BMO Took Hard Look At M&I Real Estate Exposure

At first, it’s hard to tell if BMO Financial Group’s $4.1 billion acquisition of Marshall & Ilsley is about a strategic expansion of business in the U.S. or an opportunistic buy of a bank beat up by bad real estate loans.

The answer is it is probably both. Marshall & Ilsley has lost money for nearly two years because its loan portfolio – heavily commercial – soured across the board. But it has a strong deposit footprint in Wisconsin, Minnesota, Florida and Arizona.

So along comes BMO (Bank of Montreal), looking for more growth in the U.S. But it was very concerned about that real estate portfolio – so concerned that it took 50 of its risk managers and had them pore over more than 2,500 loan files to get a real handle on how bad M&I’s loan portfolio looked.
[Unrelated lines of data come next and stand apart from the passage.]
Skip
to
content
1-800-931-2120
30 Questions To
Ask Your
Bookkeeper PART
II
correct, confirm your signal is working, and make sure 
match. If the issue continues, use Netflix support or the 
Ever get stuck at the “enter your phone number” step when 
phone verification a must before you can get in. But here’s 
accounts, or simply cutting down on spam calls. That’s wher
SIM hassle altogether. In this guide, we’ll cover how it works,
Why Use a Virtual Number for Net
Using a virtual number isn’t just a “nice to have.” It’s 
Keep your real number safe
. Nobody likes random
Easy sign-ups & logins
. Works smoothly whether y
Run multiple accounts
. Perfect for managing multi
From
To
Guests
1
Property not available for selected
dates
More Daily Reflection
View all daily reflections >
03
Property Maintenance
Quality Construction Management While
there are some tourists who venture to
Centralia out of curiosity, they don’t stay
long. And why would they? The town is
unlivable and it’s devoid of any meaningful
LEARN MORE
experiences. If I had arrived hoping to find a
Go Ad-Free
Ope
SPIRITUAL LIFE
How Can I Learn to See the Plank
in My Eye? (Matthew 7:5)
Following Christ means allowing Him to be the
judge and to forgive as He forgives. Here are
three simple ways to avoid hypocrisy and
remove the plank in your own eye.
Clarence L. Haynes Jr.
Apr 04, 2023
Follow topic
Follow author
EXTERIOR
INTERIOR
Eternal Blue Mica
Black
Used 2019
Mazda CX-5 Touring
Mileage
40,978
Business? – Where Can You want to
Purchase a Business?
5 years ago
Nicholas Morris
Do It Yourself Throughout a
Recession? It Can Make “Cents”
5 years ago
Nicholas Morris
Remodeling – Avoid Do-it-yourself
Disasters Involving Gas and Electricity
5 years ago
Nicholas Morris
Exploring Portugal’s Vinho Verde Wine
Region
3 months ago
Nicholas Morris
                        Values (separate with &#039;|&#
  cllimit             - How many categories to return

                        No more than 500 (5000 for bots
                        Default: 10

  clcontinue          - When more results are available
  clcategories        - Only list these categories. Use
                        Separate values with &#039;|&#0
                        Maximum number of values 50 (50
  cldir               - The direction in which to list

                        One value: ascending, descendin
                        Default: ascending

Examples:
It was bad. M&I last quarter reported it had an allowance for loan losses of $1.38 billion, net charge offs were 5.47% and total non-performing loans stood at 4.02%

In its presentation to investors this morning, BMO offered up a pretty negative assessment of this portfolio following its own extensive review: Out of a $38.8 billion portfolio, it sees future losses of 12.1%, or $4.7 billion. The largest part of the portfolio is construction and industrial loans ($16.8 billion). BMO sees 6.1% of that portfolio in trouble. But some of the smaller loan categories have tremendous write off potential down the road. It sees the $6.7 billion commercial real estate loan portfolio suffer a loss of 19.6%. The $3.8 billion construction and development portfolio is seen losing 19.9%.

BMO said in its call with investors it plans to shed the real estate portfolio. But clearly that will be done at a big loss and M&I will need to find ways to raise capital to shelter those losses. It already said it plans a stock offering before the M&I deal closes. But it might need more than that one offering.